EL HÁLITO DE LA SOSPECHA (Urraca)
“La he visto levantarse de su lecho, echar
sobre sí su vestido de noche, abrir su pupitre,
sacar papel, plegarlo, escribir en él,
leerlo y enseguida volver al lecho”.
W. Shakespeare, La tragedia de Macbeth.
sobre sí su vestido de noche, abrir su pupitre,
sacar papel, plegarlo, escribir en él,
leerlo y enseguida volver al lecho”.
W. Shakespeare, La tragedia de Macbeth.
Ella no lo sabe, claro, no tendría por qué saberlo, saber el hecho de que los años le dan a uno esta particular forma de ver las cosas, una forma indescifrable y única de haber vivido esta vida intransferible, tal como la viví. Nada tengo para decirle porque ella tiene su forma de entender las creencias de su edad y su experiencia.
Yo la vi subir tímida y deseosa hasta mi apartamento, vi la fuerza que aplicó para descorchar la botella que apretaba magistralmente con sus piernas, endulzó mi expectativa paralizante con palabras cortas, logrando inexplicablemente que yo pensara todo el tiempo en su piel sin atreverme siquiera. Ella hablaba de su tía, de la universidad, de sus amigos, de sus obsesiones artísticas, hablaba de los caminos que recorre, de los recorridos, de los cuales recorrer, de esos caminos retorcidos, triviales e inútiles que llevan de cuando en vez a despertar una que otra esperanza, uno que otro beso, de esos que llevan a las puertas del amor, puertas en las que la mayoría de veces solo aparecen fantasmas, lágrimas, insomnios profundos, atenciones desatentas y negaciones quemantes, deseos engañados, iridiscentes contradicciones entre lo que se desea y lo que se desea desear.
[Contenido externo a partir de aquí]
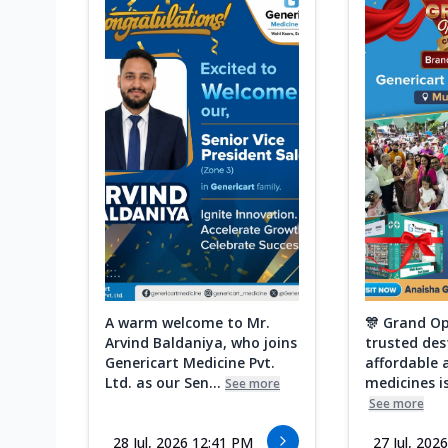
A warm welcome to Mr.
🎊 Grand Op
Arvind Baldaniya, who joins
trusted des
Genericart Medicine Pvt.
affordable 
Ltd. as our Sen...
medicines is
See more
See more
28 Jul, 2026 12:41 PM
27 Jul, 202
A veces logro atinar y adivinar que todo lo que dice es solo para lograrse un tanto de libertad, otras tantas denoto que lo hace para retorcerme como contorsionista descontrolado ante la urgencia de su deseo, de su amor, de su día, de su noche, para lograrse un milagro de furtividad en esa fiesta en la que vive, para esa rebeldía e intransigencia que desviste, para esa orgía de héroes y musas que es su espíritu. Ella me deslee entre mis novelas de Cortázar y mis sonetos de Shakespeare, me despinta entre mis cuadros de Miró y Kandinsky y mi carne marchita, me desafina y me desafía entre ruda música alemana y colorida e inspiradora música francesa.
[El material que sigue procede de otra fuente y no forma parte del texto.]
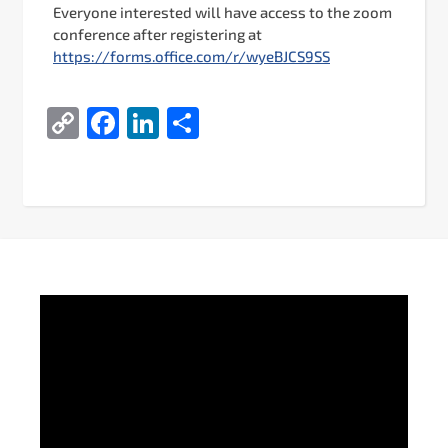
Everyone interested will have access to the zoom
conference after registering at
https://forms.office.com/r/wyeBJCS9SS
Copy
Facebook
LinkedIn
Share
Link
Video
Player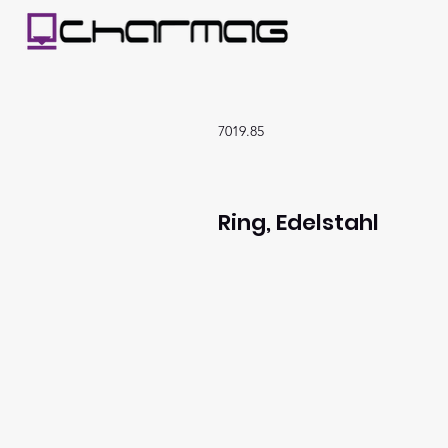
7019.85
Ring, Edelstahl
Por lo tanto, ella solo logra adivinar de lo poco que conoce, aunque me hable con suficiente claridad de todo lo que imagina, me dice que todo lo logra discernir en una visión inspirada en el pasado, en la tibieza inefable de la paz, en la serenidad vespertina del horizonte claro, en la incómoda comodidad de la vida, en el bastarse a uno mismo como un poco de ángel, otro poco de demonio, en el caminar sobre nuestro indefinido presente. Ella ni se imagina en medio de su soliloquio que yo la contemplo, que a su vez la odio y la quiero, que poco a poco camino hacia ella en medio de pasos imprecisos hacia su cintura, hacia sus labios que torturan, voy guiado por la premonición del placer que palidece mi indecisión, que enrojece mi culpa, que se basa en ella con el fin último de no basarse en mí. Ni se imagina que todos los días la busco a la misma hora de esa hora entre otras horas de todas las horas, para verla salir en medio de su turbación cuando me dice que aun no está lista y que aun no pasa el lienzo de su película, al dolor acuciante e ignorado que todos los días oculta y estrena ante la vida en su rostro de antigua magna cum laude.
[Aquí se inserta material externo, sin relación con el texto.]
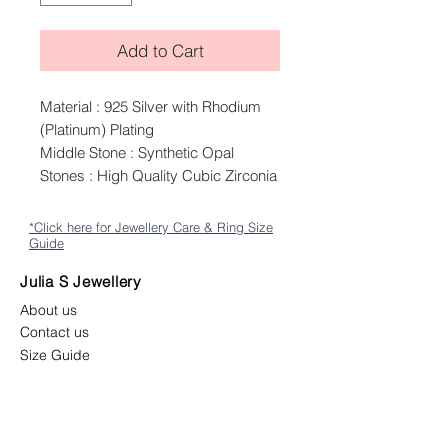
Add to Cart
Material : 925 Silver with Rhodium
(Platinum) Plating
Middle Stone : Synthetic Opal
Stones : High Quality Cubic Zirconia
*Click here for Jewellery Care & Ring Size
Guide
Julia S Jewellery
About us
Contact us
Size Guide
Shipping
Returns & Exchange Policy
Terms & Conditions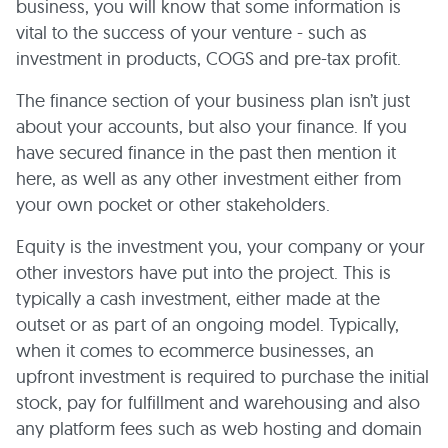
business, you will know that some information is
vital to the success of your venture - such as
investment in products, COGS and pre-tax profit.
The finance section of your business plan isn’t just
about your accounts, but also your finance. If you
have secured finance in the past then mention it
here, as well as any other investment either from
your own pocket or other stakeholders.
Equity is the investment you, your company or your
other investors have put into the project. This is
typically a cash investment, either made at the
outset or as part of an ongoing model. Typically,
when it comes to ecommerce businesses, an
upfront investment is required to purchase the initial
stock, pay for fulfillment and warehousing and also
any platform fees such as web hosting and domain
Mientras ella deposita el vino en las copas y emprende el desconcierto de los besos, yo tengo tiempo para transcribir en mi mente su vestido color magenta pintado con mi agazapada angustia, mi fugacidad musical, mi dispersión, mi esperanza.
Compongo un preludio a su naciente madurez en duda al unísono con los respiros de mi propio cuerpo y con los tambores de la lucha que son sus senos, en medio del campo de la lucha que es nuestro encuentro. Vencidos y vencedores, ambos nos rendimos y migramos hacia nuestro opuesto campo de batalla.
Sentada, ahí, todo un museo de visiones privadas, un regalo que cambia la inocencia de todo mi estupor, una muestra que enseña que todo mi pasado la esperó en toda su existencia como una forma de mirar el presente y, ¿por qué no?... de prefigurar el futuro.